**REQUIRED ACTION**
Which lines run from the line with "Image resolution: width=318, height=2576." through the line with "Home (38, 203)" in the entries below? Print them exactly, both ends included, and nothing more.

**DATA**
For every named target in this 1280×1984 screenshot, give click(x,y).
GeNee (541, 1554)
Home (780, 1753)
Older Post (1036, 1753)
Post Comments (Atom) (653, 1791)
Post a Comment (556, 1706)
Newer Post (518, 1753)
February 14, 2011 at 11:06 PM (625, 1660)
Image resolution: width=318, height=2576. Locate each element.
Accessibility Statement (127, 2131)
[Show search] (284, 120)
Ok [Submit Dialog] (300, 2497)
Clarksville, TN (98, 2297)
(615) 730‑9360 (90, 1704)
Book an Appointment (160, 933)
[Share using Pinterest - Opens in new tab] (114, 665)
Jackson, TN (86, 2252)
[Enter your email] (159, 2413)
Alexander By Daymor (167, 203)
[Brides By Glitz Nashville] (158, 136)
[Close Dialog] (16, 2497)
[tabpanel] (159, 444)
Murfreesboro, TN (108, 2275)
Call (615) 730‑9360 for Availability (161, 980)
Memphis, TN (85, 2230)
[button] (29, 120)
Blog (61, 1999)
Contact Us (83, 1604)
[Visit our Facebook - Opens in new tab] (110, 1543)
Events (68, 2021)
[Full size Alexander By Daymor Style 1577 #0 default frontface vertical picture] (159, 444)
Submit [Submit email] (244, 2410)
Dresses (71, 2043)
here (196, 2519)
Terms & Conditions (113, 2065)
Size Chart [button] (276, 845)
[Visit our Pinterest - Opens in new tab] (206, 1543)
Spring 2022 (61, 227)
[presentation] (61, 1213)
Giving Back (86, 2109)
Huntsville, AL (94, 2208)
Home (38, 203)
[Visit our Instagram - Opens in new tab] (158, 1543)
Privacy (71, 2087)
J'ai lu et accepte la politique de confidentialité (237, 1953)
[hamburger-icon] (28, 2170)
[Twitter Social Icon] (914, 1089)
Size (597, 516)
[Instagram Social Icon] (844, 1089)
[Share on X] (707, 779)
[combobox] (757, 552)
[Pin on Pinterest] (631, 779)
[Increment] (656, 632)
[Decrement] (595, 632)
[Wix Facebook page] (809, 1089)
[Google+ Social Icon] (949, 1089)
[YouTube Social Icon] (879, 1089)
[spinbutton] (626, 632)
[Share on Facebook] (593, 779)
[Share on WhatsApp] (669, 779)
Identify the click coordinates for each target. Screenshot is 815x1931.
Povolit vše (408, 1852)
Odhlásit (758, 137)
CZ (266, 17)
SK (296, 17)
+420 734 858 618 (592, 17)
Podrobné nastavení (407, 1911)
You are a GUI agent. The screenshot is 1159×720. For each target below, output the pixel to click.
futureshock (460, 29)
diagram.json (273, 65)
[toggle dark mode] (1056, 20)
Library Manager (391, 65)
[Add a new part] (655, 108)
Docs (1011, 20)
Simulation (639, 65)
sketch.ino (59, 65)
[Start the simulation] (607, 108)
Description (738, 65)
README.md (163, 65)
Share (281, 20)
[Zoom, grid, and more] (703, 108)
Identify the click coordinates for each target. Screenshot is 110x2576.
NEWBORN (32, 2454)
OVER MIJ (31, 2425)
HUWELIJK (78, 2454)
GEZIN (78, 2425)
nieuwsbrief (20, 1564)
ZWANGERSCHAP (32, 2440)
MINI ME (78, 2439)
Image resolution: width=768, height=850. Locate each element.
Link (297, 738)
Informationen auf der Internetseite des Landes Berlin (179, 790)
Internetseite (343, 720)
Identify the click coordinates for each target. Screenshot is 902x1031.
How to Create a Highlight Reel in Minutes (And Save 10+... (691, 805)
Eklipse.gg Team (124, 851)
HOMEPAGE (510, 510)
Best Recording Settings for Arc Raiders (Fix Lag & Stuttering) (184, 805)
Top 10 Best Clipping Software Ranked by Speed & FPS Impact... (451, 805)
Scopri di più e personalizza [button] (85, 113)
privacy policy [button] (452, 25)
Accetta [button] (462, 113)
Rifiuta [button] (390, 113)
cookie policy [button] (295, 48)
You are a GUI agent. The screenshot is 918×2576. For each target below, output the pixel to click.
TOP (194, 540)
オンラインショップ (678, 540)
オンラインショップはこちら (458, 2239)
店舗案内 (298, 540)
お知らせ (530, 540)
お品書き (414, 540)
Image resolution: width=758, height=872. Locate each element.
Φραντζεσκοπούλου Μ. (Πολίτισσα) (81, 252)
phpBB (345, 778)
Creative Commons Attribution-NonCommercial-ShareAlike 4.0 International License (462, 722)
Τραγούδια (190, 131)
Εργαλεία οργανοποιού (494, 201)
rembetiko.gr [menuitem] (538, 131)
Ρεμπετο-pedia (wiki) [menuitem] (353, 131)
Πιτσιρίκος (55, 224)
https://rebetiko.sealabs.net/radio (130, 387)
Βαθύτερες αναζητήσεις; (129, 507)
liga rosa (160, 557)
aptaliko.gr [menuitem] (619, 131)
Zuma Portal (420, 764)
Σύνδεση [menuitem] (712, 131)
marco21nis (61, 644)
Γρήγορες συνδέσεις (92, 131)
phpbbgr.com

**WRITTEN RESPONSE**
Image resolution: width=318, height=2576. Locate each element.
Accessibility Statement (127, 2131)
[Show search] (284, 120)
Ok [Submit Dialog] (300, 2497)
Clarksville, TN (98, 2297)
(615) 730‑9360 (90, 1704)
Book an Appointment (160, 933)
[Share using Pinterest - Opens in new tab] (114, 665)
Jackson, TN (86, 2252)
[Enter your email] (159, 2413)
Alexander By Daymor (167, 203)
[Brides By Glitz Nashville] (158, 136)
[Close Dialog] (16, 2497)
[tabpanel] (159, 444)
Murfreesboro, TN (108, 2275)
Call (615) 730‑9360 for Availability (161, 980)
Memphis, TN (85, 2230)
[button] (29, 120)
Blog (61, 1999)
Contact Us (83, 1604)
[Visit our Facebook - Opens in new tab] (110, 1543)
Events (68, 2021)
[Full size Alexander By Daymor Style 1577 #0 default frontface vertical picture] (159, 444)
Submit [Submit email] (244, 2410)
Dresses (71, 2043)
here (196, 2519)
Terms & Conditions (113, 2065)
Size Chart [button] (276, 845)
[Visit our Pinterest - Opens in new tab] (206, 1543)
Spring 2022 (61, 227)
[presentation] (61, 1213)
Giving Back (86, 2109)
Huntsville, AL (94, 2208)
Home (38, 203)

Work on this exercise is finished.